Why every revolution, in the end, eats its own promise

From Animal Farm to twenty-first-century insurgencies, the pattern repeats: the rebels inherit the state, the state swallows the rebels. A look at why the script keeps running, and what might break it.

@gruz_200_rus · Telegram

The 13 June 2026 instalment of the Red Blood Journal transmission, republished by Firstpost's Telegram channel under the headline "The Animal Farm Warning," poses an unfashionable question: if every revolution reliably produces new masters, why do the next batch of insurgents keep believing they will be the exception? The framing is deliberately literary. It also lands at a moment when the script is visibly repeating itself in three different time zones.

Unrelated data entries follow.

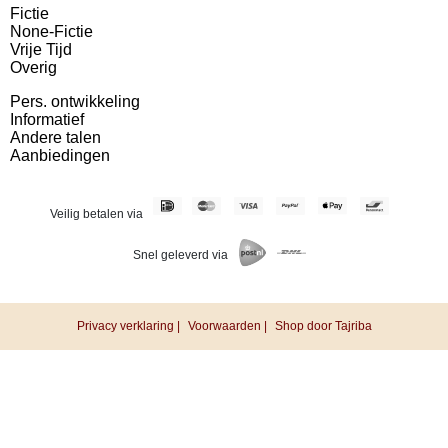
Fictie
None-Fictie
Vrije Tijd
Overig
Pers. ontwikkeling
Informatief
Andere talen
Aanbiedingen
Veilig betalen via
Snel geleverd via
Privacy verklaring |
Voorwaarden |
Shop door Tajriba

The pattern is older than any of the ideologies that clothe it. A movement rises against an entrenched order, captures the machinery of the state in the name of the people, and within a generation — often within a decade — discovers that the machinery has captured it. The slogans soften. The interiors harden. The revolutionaries who survive become ministers, then oligarchs, then the thing they once fought. The pattern is not a moral failure of any one movement. It is structural. And treating it as a moral failure is exactly what lets the next wave walk into the same trap with cleaner merchandise.

The script, in three acts

The transmission's first act is the insurgent moment. Energy is high, the camp is porous, decisions are made in courtyards and on group chats. Authority is provisional, contested, distributed. It is, by most accounts, the most democratic phase of the cycle — which is also why it cannot govern. There is no tax base, no institutional depth, no monopoly on legitimate force that the old order will quietly hand over. The insurgency's command structures exist, but they are organised to win a war, not to run a water utility.

The second act is consolidation. The new leadership faces the classic problem of every post-revolutionary state: how to defend the revolution against its enemies abroad, against the remnants of the old order at home, and against the inevitable disappointment of the base that expected a kingdom to arrive on day one. Each of these threats is real. The response, almost everywhere, has been the same: a party, a security service, a developmental plan, and a press office that knows what the line is. The language of liberation does not disappear — it is put to work. Liberation becomes the brand under which the new elite accumulates.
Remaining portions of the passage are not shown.